Malarial dihydroorotate dehydrogenase: Substrate and inhibitor specificity

The malarial parasite relies on de novo pyrimidine biosynthesis to maintain its pyrimidine pools, and unlike the human host cell it is unable to scavenge preformed pyrimidines. Dihydroorotate dehydrogenase (DHODH) catalyzes the oxidation of dihydroorotate (DHO) to produce orotate, a key step in pyrimidine biosynthesis. The enzyme is located in the outer membrane of the mitochondria of the malarial parasite. To characterize the biochemical properties of the malarial enzyme, an N-terminally truncated version of P. falciparum DHODH has been expressed as a soluble, active enzyme in E. coli. The recombinant enzyme binds 0.9 molar equivalents of the cofactor FMN and it has a pH maximum of 8.0 (k_cat 8 s^-1, K_m^app DHO (40-80 μM)). The substrate specificity of the ubiquinone cofactor (CoQ_n) that is required for the oxidation of FMN in the second step of the reaction was also determined.

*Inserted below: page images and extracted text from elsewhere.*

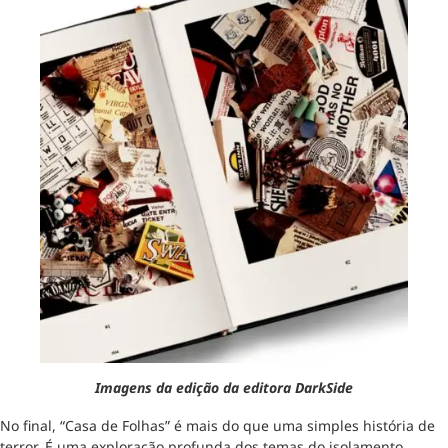
Imagens da edição da editora DarkSide
No final, “Casa de Folhas” é mais do que uma simples história de
terror. É uma exploração profunda dos temas do isolamento,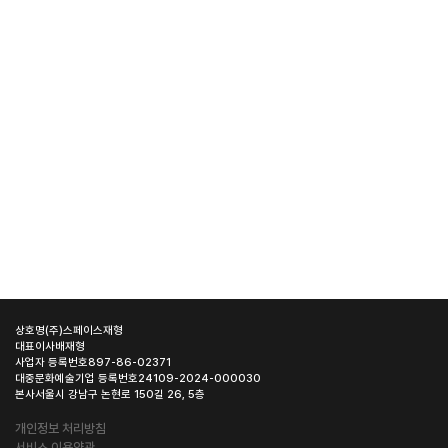
상호명
(주)스페이스재형
대표이사
배재형
사업자 등록번호
897-86-02371
대중문화예술기업 등록번호
24109-2024-000030
본사
서울시 강남구 논현로 150길 26, 5층
개인정보 처리방침
서비스 이용약관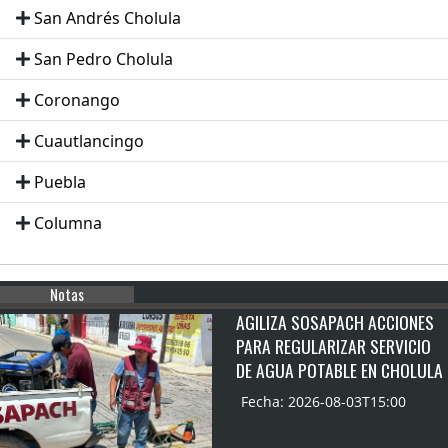
San Andrés Cholula
San Pedro Cholula
Coronango
Cuautlancingo
Puebla
Columna
Notas
AGILIZA SOSAPACH ACCIONES
PARA REGULARIZAR SERVICIO
DE AGUA POTABLE EN CHOLULA
Fecha: 2026-08-03T15:00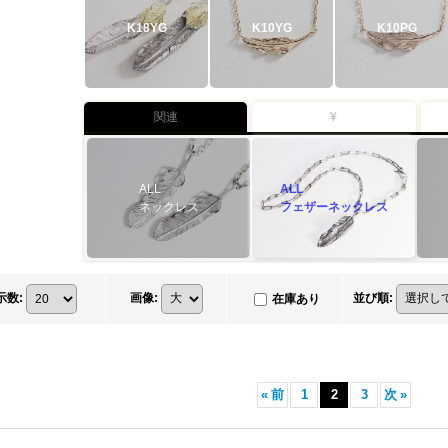
K18YG
K10YG
K10PG
関連
¥
ALL
ALL
ネックレス
フェザーネックレス
示数
:
画像
:
並び順
:
在庫あり
«
前
1
2
3
次
»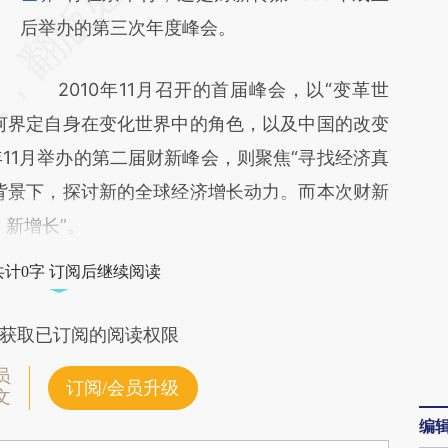
[https://a.caixin.com/StOlf2SG]
后举办的第三次年度峰会。
(https://a.caixin.com/StOlf2SG)提炼总结而
2010年11月召开的首届峰会，以“变革世
成，可能与原文真实意图存在偏差。不代表财
何界定自身在变化世界中的角色，以及中国的改变
新观点和立场。推荐点击链接阅读原文细致比
年11月举办的第二届财新峰会，则聚焦“寻找经济真
对和校验。
背景下，探讨新的全球经济增长动力。而本次财新
，新增长”。
共计0字 订阅后继续阅读
获取已订阅的阅读权限
员
订阅/会员升级
文
编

The isoprenoid (n) length of CoQ_n was a determinant of reaction efficiency; CoQ₄, CoQ₆ and decylubiquinone (CoQ_D) were efficiently utilized in the reaction, however cofactors lacking an isoprenoid tail (CoQ₀ and vitamin K₃) showed decreased catalytic efficiency resulting from a 4 to 7-fold increase in K_m^app. Five potent inhibitors of mammalian DHODH, Redoxal, dichloroallyl lawsone (DCL), and three analogs of A77 1726 were tested as inhibitors of the malarial enzyme. All five compounds were poor inhibitors of the malarial enzyme, with IC₅₀'s ranging from 0.1-1.0 mM. The IC₅₀ values for inhibition of the malarial enzyme are 10²-10⁴-fold higher than the values reported for the mammalian enzyme, demonstrating that inhibitor binding to DHODH is species specific. These studies provide direct evidence that the malarial DHODH active site is different from the host enzyme, and that it is an attractive target for the development of new anti-malarial agents.